The everyday side of your business — namely, residential water damage — will become more risky next year. The trend on the policy side has been toward higher premiums, higher deductibles, and greater limitations of coverage (and more denials). This all adds up to greater risk for you. If you are a company that gets your money from the carrier (I know, we don’t work for the carrier, we work for the homeowner; that said, we know where the money is coming from in the end), know that you will be doing the work with less assurance that the homeowner’s insurer will be writing checks out like they have been for the past twenty years.

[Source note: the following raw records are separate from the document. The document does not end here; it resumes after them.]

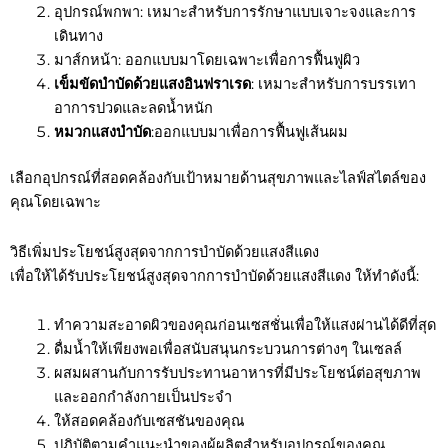
อุปกรณ์พกพา: เหมาะสำหรับการรักษาแบบเจาะจงและการ
เดินทาง
มาส์กหน้า: ออกแบบมาโดยเฉพาะเพื่อการฟื้นฟูผิว
เข็มขัดบำบัดด้วยแสงอินฟราเรด
: เหมาะสำหรับการบรรเทา
อาการปวดและลดน้ำหนัก
หมวกแสงบำบัด
:ออกแบบมาเพื่อการฟื้นฟูเส้นผม
เลือกอุปกรณ์ที่สอดคล้องกับเป้าหมายด้านสุขภาพและไลฟ์สไตล์ของ
คุณโดยเฉพาะ
วิธีเพิ่มประโยชน์สูงสุดจากการบำบัดด้วยแสงสีแดง
เพื่อให้ได้รับประโยชน์สูงสุดจากการบำบัดด้วยแสงสีแดง ให้ทำดังนี้:
ทำความสะอาดผิวของคุณก่อนเซสชั่นเพื่อให้แสงผ่านได้ดีที่สุด
ดื่มน้ำให้เพียงพอเพื่อสนับสนุนกระบวนการต่างๆ ในเซลล์
ผสมผสานกับการรับประทานอาหารที่มีประโยชน์ต่อสุขภาพ
และออกกำลังกายเป็นประจำ
ให้สอดคล้องกับเซสชันของคุณ
ปฏิบัติตามคำแนะนำของผู้ผลิตสำหรับอุปกรณ์ของคุณ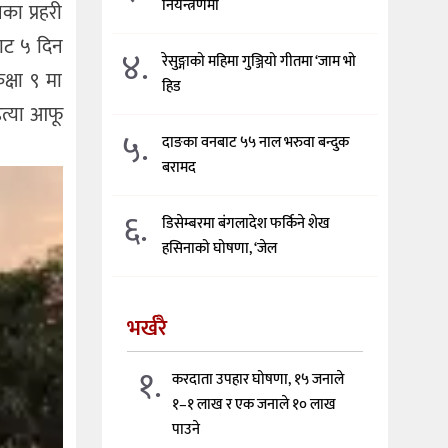
नियन्त्रणमा
का प्रहरी
बाट ५ दिन
४.
रेसुङ्गाको महिमा गुञ्जियो गीतमा ‘जाम भो
क्षा ९ मा
हिड
हत्या आफू
५.
दाङका वनबाट ५५ नाल भरुवा बन्दुक
बरामद
६.
डिसेम्बरमा बंगलादेश फर्किने शेख
हसिनाको घोषणा, ‘जेल
भर्खरै
१.
करदाता उपहार घोषणा, १५ जनाले
१–१ लाख र एक जनाले १० लाख
पाउने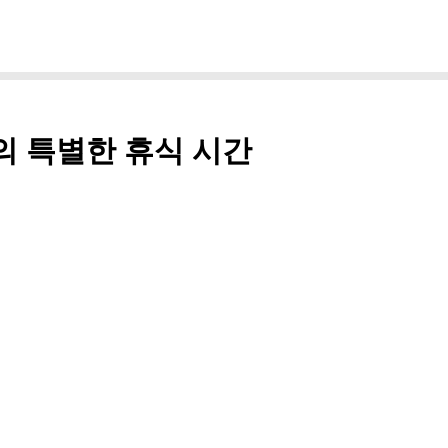
의 특별한 휴식 시간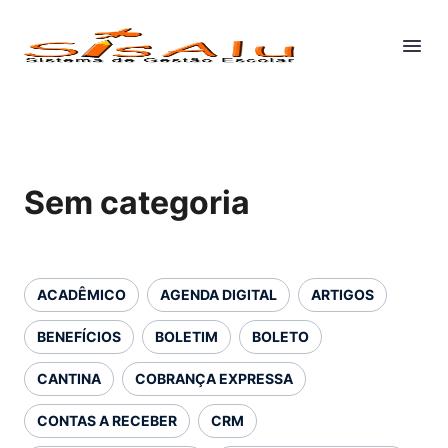
Sem categoria
ACADÊMICO
AGENDA DIGITAL
ARTIGOS
BENEFÍCIOS
BOLETIM
BOLETO
CANTINA
COBRANÇA EXPRESSA
CONTAS A RECEBER
CRM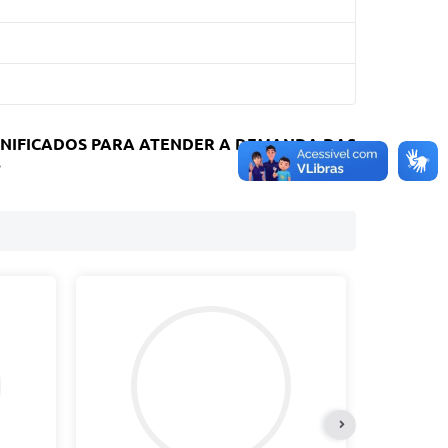
ANIFICADOS PARA ATENDER A DEMANDA DAS
.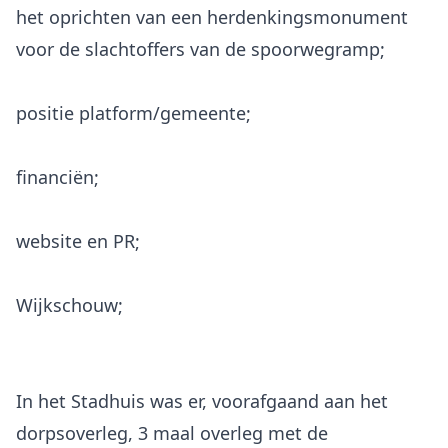
het oprichten van een herdenkingsmonument
voor de slachtoffers van de spoorwegramp;
positie platform/gemeente;
financiën;
website en PR;
Wijkschouw;
In het Stadhuis was er, voorafgaand aan het
dorpsoverleg, 3 maal overleg met de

Think back to 2008, the last time our economy suffered through a downturn. As a result of the housing crisis, the number of companies offering restoration services skyrocketed. Thousands of handymen, plumbers and builders stuck a magnet on the side of their truck offering water and fire damage services. Well, with inflation showing no signs of cooling down, my Wall Street brain is telling me that we are in for a rough year. That will cause slowdowns in traditional services and building trades, leading them, once again, to our special space. Look out for the floodgates to open and for your once solid lead source base to be under attack.

There is a mantra on Wall Street that goes something like this: Bulls make money, Bears make money, Pigs get slaughtered. In restoration, this would apply to a company that tries to be everything to everybody. Next year, the most successful companies are not going to be the ones that are unique and crazy in their processes, businesses and operations. Rather, simple will rule the day. Those that can execute their work, bill for it accurately and fairly, and provide great documentation will succeed and thrive. Carriers are getting tired of dealing with companies that are trying to reinvent the wheel and try to prove how smart and clever they are. The other mantra to live by goes like this: Get In, Get Out, and Get Paid!

Above all else, remember that most games are won and lost before the opening play. Plan out your year and set expectations early on. Follow a plan and always keep your head up.